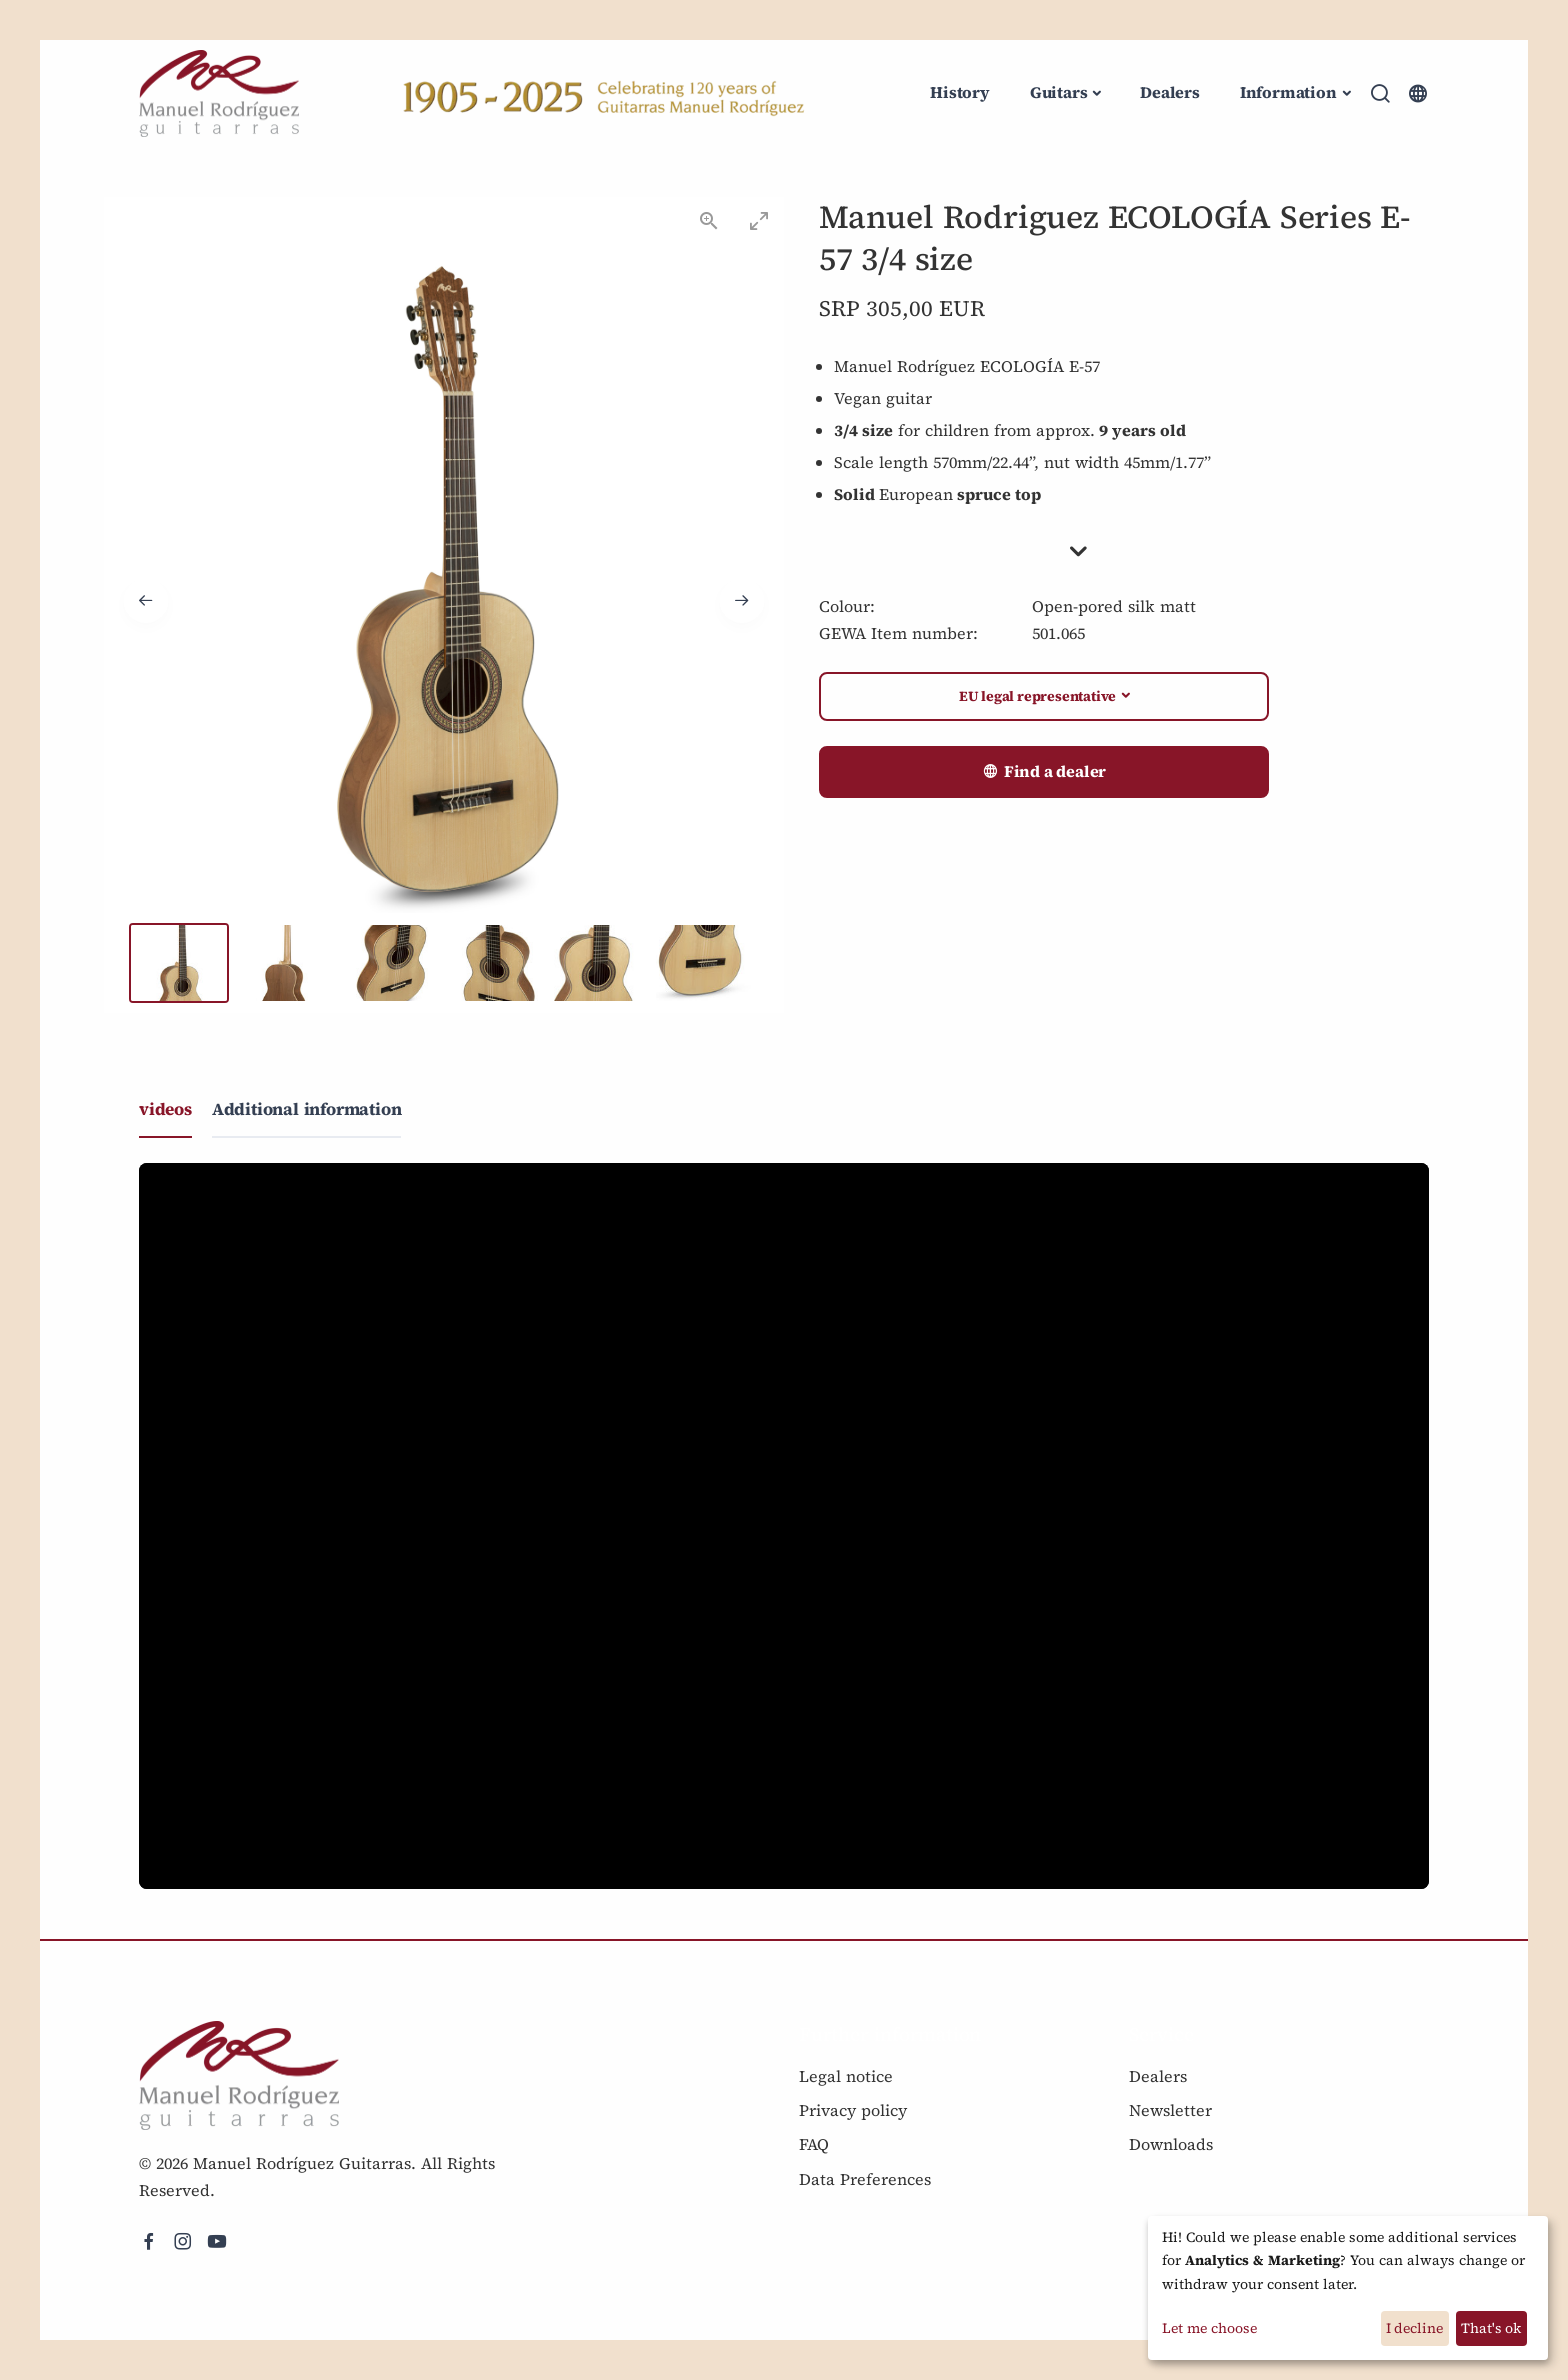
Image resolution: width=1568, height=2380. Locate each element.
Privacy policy (853, 2110)
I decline (1414, 2328)
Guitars (1059, 92)
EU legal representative (1037, 696)
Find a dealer (1044, 771)
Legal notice (846, 2076)
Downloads (1171, 2144)
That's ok (1491, 2328)
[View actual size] (709, 220)
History (960, 92)
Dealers (1170, 92)
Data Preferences (865, 2179)
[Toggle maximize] (759, 220)
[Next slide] (742, 601)
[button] (1124, 551)
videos (165, 1109)
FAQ (814, 2144)
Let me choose (1209, 2328)
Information (1288, 92)
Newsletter (1170, 2110)
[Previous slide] (146, 601)
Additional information (307, 1109)
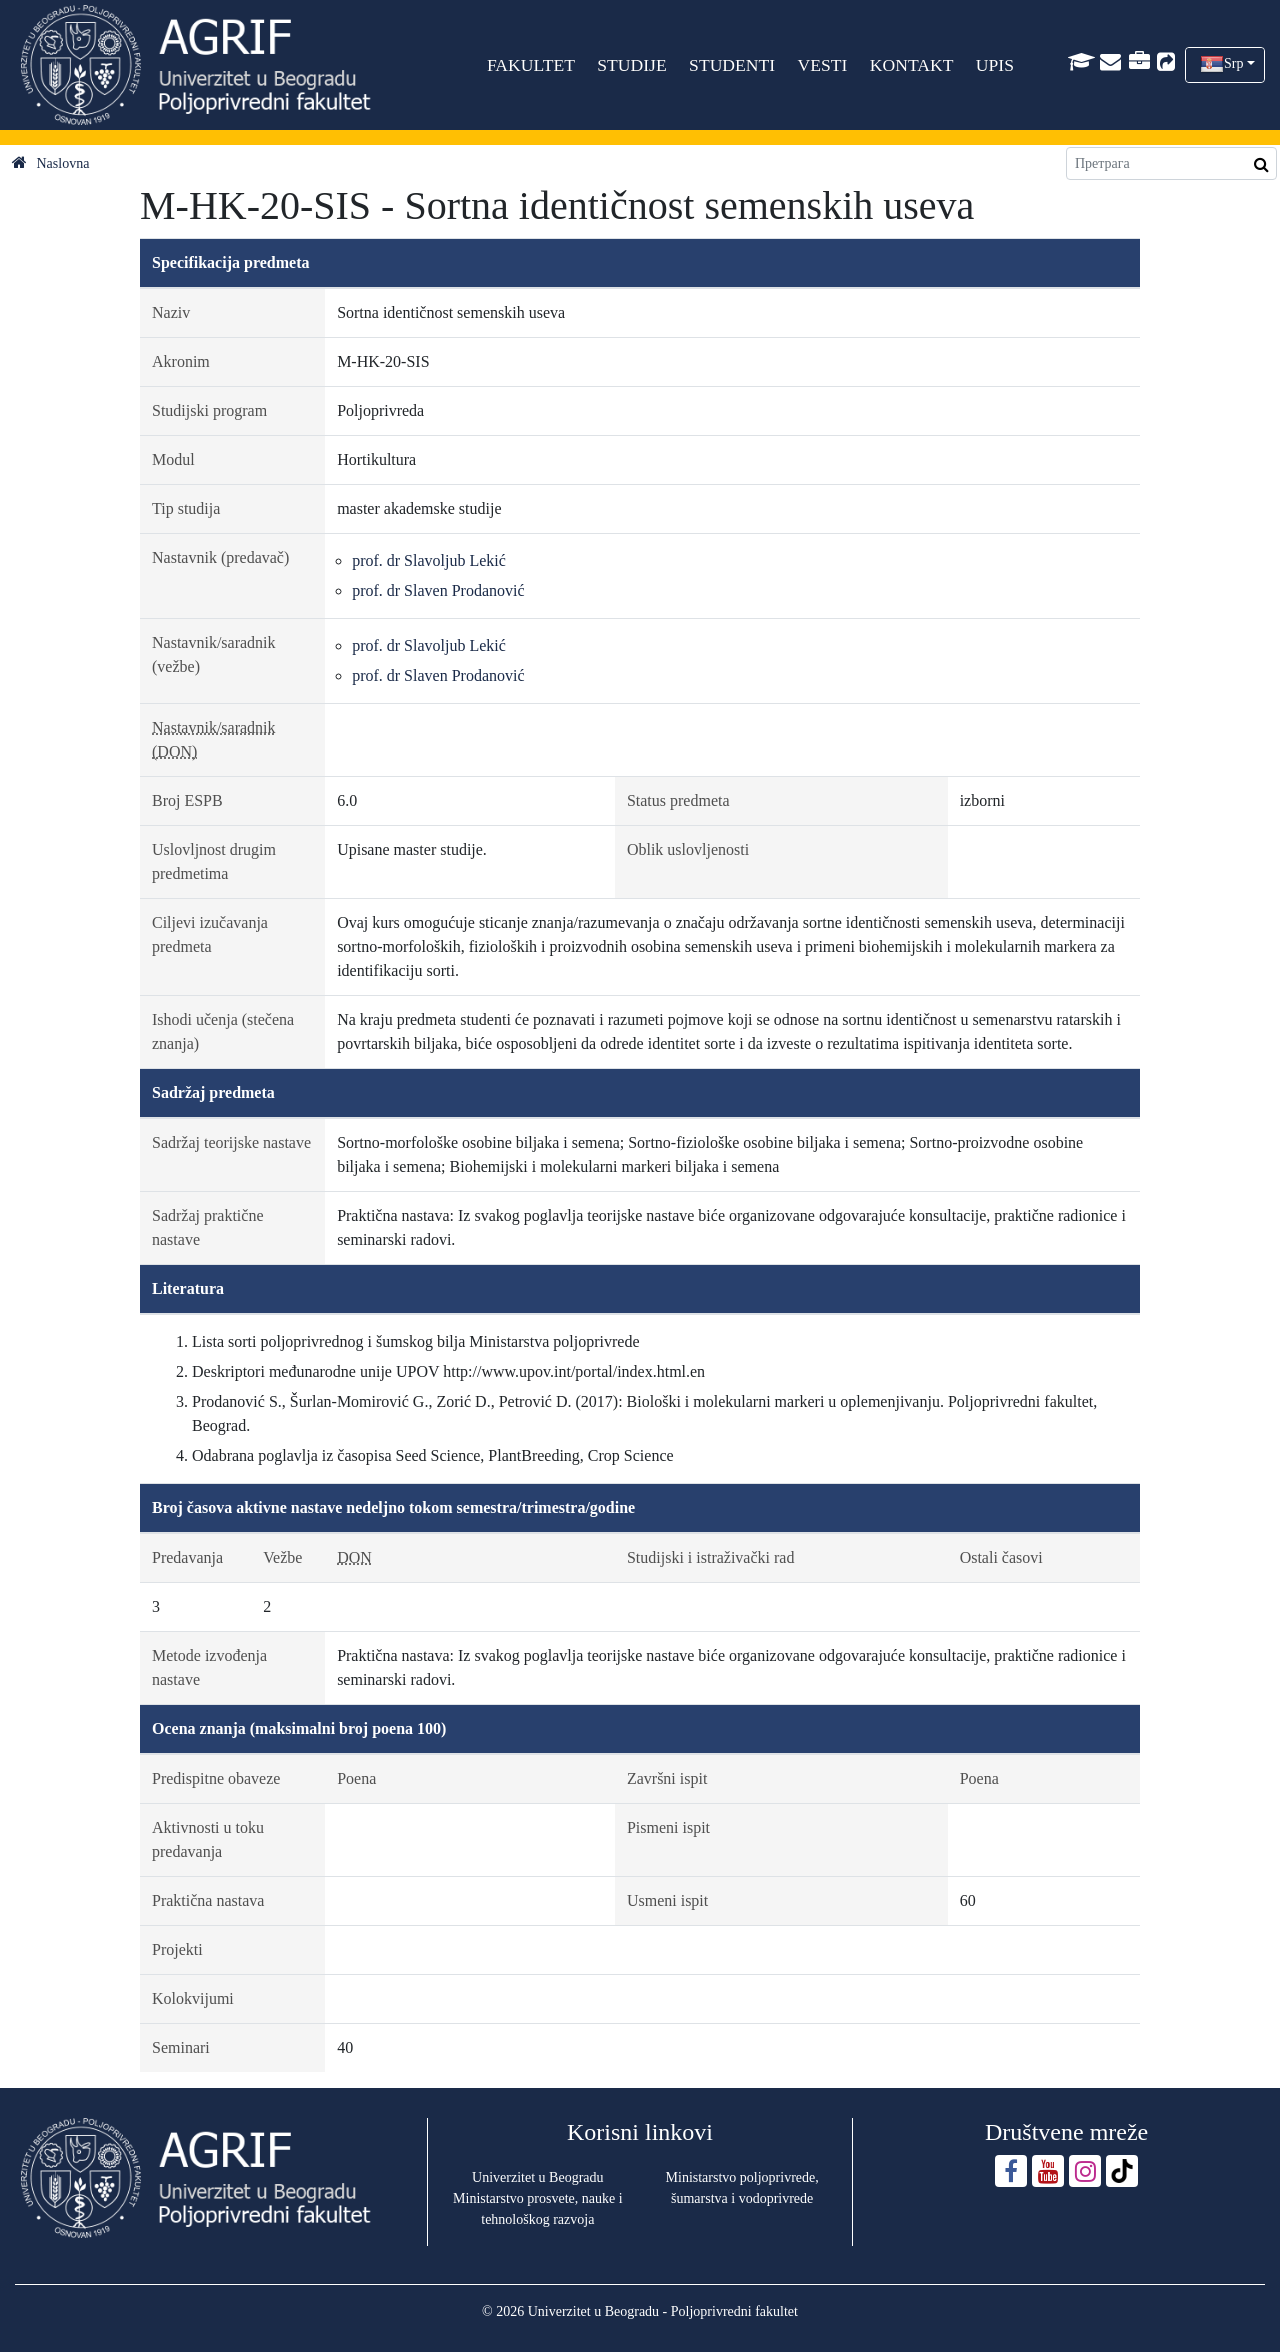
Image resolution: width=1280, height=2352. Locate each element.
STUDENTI (732, 65)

- **Task details**
To complete this exercise, repeat exactly the lines above from the one holding "videos (165, 1109)" to the end of the listing, both included, and leave the pictures out.

- **Finished task**
videos (165, 1109)
FAQ (814, 2144)
Let me choose (1209, 2328)
Information (1288, 92)
Newsletter (1170, 2110)
[Previous slide] (146, 601)
Additional information (307, 1109)
Image resolution: width=1280, height=2352. Locate each element.
STUDENTI (732, 65)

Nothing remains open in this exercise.